4 min read

Looking backward to look forward

Image of map on laptop screen

I love maps. I love making maps. And I love that people make many different types of maps. Journey maps, relationship maps. Affinity maps.

However, one I don’t see many of are timelines. I’m not sure why. It could be because they involve a lot of desk research to do. Or because people are more interested in the present than history. However, I find timelines a useful tool for most projects.

Here’s why:

Timelines help us understand how something came to be

The word ‘provenance’ can sound like jargon, but I like using it in the context of understanding why something came to be:

prov·e·nance (prŏv′ə-nəns, -näns′)n.

1. Place of origin; derivation.
2. a. The history of the ownership of an object, especially when documented or authenticated. Used of artworks, antiques, and books.
b. The records or documents authenticating such an object or the history of its ownership.
The Free Dictionary

For me, provenance can solve mysteries of things having awkward seams. Often buildings with awkward stairwells or lifts that don’t serve all floors have a history of being multiple buildings. Or, in the case of someone I know working on a UK bank’s database only to find sections in French, the mystery was solved when he learned that the database had started with a French acquisition and was now the only remaining trace of that company.

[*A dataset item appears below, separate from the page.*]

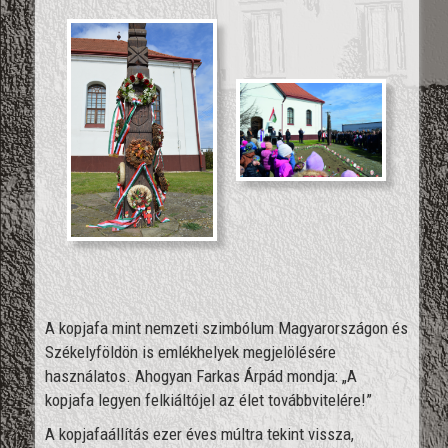
A kopjafa mint nemzeti szimbólum Magyarországon és
Székelyföldön is emlékhelyek megjelölésére
használatos. Ahogyan Farkas Árpád mondja: „A
kopjafa legyen felkiáltójel az élet továbbvitelére!”
A kopjafaállítás ezer éves múltra tekint vissza,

I decided to use this approach to investigating a common complaint, that IT systems within a government agency—in this case, the Department for Work and Pensions—don’t talk to each other. Combining the idea of provenance with Conway’s Law — that an organisation’s IT will copy its communication structure — I decided to do some mapping of the department.

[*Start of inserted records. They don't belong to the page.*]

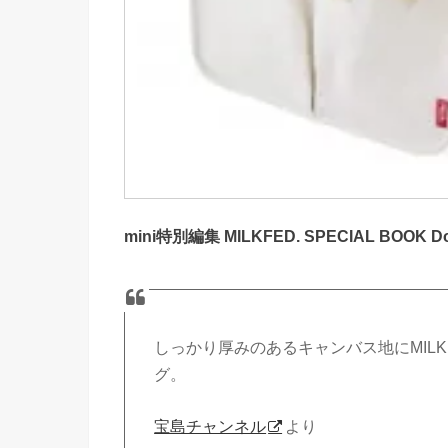
mini特別編集 MILKFED. SPECIAL BOOK Do
しっかり厚みのあるキャンバス地に
MILK
グ。
宝島チャンネル
より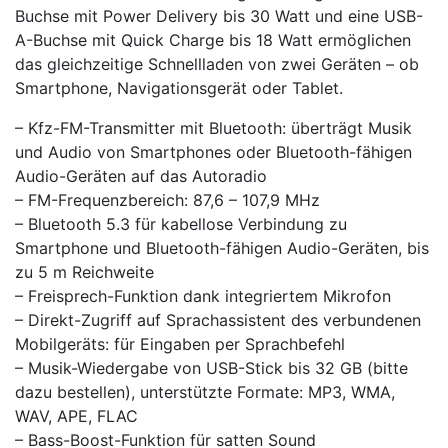
Buchse mit Power Delivery bis 30 Watt und eine USB-
A-Buchse mit Quick Charge bis 18 Watt ermöglichen
das gleichzeitige Schnellladen von zwei Geräten – ob
Smartphone, Navigationsgerät oder Tablet.
– Kfz-FM-Transmitter mit Bluetooth: überträgt Musik
und Audio von Smartphones oder Bluetooth-fähigen
Audio-Geräten auf das Autoradio
– FM-Frequenzbereich: 87,6 – 107,9 MHz
– Bluetooth 5.3 für kabellose Verbindung zu
Smartphone und Bluetooth-fähigen Audio-Geräten, bis
zu 5 m Reichweite
– Freisprech-Funktion dank integriertem Mikrofon
– Direkt-Zugriff auf Sprachassistent des verbundenen
Mobilgeräts: für Eingaben per Sprachbefehl
– Musik-Wiedergabe von USB-Stick bis 32 GB (bitte
dazu bestellen), unterstützte Formate: MP3, WMA,
WAV, APE, FLAC
– Bass-Boost-Funktion für satten Sound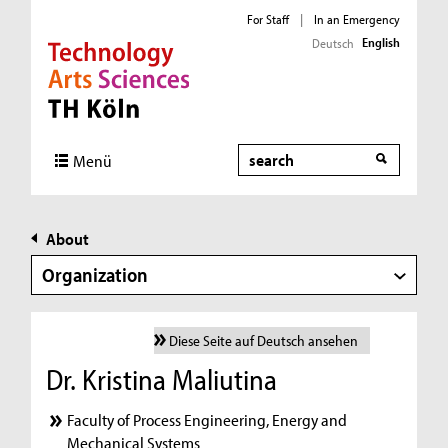
For Staff
|
In an Emergency
English
Deutsch
Direkt zur Hauptnavigation
Direkt zur Subnavigation
Direkt zum Inhalt
Direkt zum Fußbereich
Search
Menü
About
Organization
Diese Seite auf Deutsch ansehen
Dr. Kristina Maliutina
Faculty of Process Engineering, Energy and
Mechanical Systems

I used National Archives data (literally through the provenance of documents as they were moved with the changing departments, snap!) to map out the history of the department back to what I considered a reasonably start for information technology systems, 1980. (I later found out from the Ivan Fallon’s book The Paper Chase that this diagram could go much further back, but I will save that for another map).

Timeline for DWP from 1980–2021. Details of timeline after blog post.
History of the department from 1980–2020. Thanks to Stefan Czerniawski for pointing out errors (and more errors!). Description of diagram in footer

History of the department from 1980–2020. Based on desk research so there may be some errors.

Some key elements I took from this diagram included:

  • systems made in the 1990s had no real reason to talk to other systems as there were several executive agencies!
  • some agencies had merged and split—which could mean better (more recent) documentation, or more fragmented systems
  • services that had switched owners (for example Child Benefit) could have different systems again.

Is this unusual? Probably not. James Wilsons point out in his book On Bureaucracy, that most established ‘bureaus’ (government agencies) turn into snowballs that absorb smaller agencies. And reshuffles aren’t unheard of. Looking at the list of UK government departments with “and” in their title makes me think that this experiment could be repeated with several other departments.

Timelines contextualise a thing in the era—and implicit values—in which it was created

What is £3,000 worth to you? Back in 1986 it was 4 months salary for a teacher, ¾ of a SEAT Ibiza… and also the threshold for a particular policy’s tax rules. 30 years later, I was working on a digital service for said policy, and the £3,000 was there, unchanged. (For those interested, adjusting for inflation alone would have made it £8000 in 2016). This meant that far more people were getting caught with this figure than perhaps originally intended. This example stuck with me as one reason to investigate when policies are enacted.

More recently, Ali and I used this as a prompt to do a timeline of health related policies. There is a lot of interest in government in ways to see if we can make it easier for people to get what they’re entitled to without having to do multiple applications and repeating themselves.

While we did other timelines relating to life events, we did this map with the idea that the age of various policies might affect how easy it was to combine questions together.

Timeline of policies over streams — details captured in description text later in article
Example of policies over time. Note that this may not be exhaustive and was done as a way to explore policies.

Did the timeline help ask more questions about similarities and differences in policies? I would answer yes. Looking at dates helps us do thought experiments:

  • What did we understand of disability in 1948—the year the legislation for Industrial Injury Disablement was introduced?
  • What did we understand of caring—what it was, and who did it—in 1976, when Carers Allowance was created?
  • How do different policies from different ages—sickness benefits, overlapping caring benefits—intersect with each other?

Depending on the particular lens you want to take, it could be helpful to overlay other events—be it governments, legislation relating to identity politics, workers rights—so see if there are particular dates that serve as a ‘before’ and ‘after’ for comparing legislation.

Those who don’t know history are doomed to repeat it

I’ve seen some excellent timelines used for sense making, particularly from the National Audit Office. For example, I love their timeline of disability schemes on page 28 of their 2019 report of supporting disabled people to work. But I’d love to see more of this. To quote the (often misquoted) philosopher Edmund Burke “Those who don’t know history are doomed to repeat it.”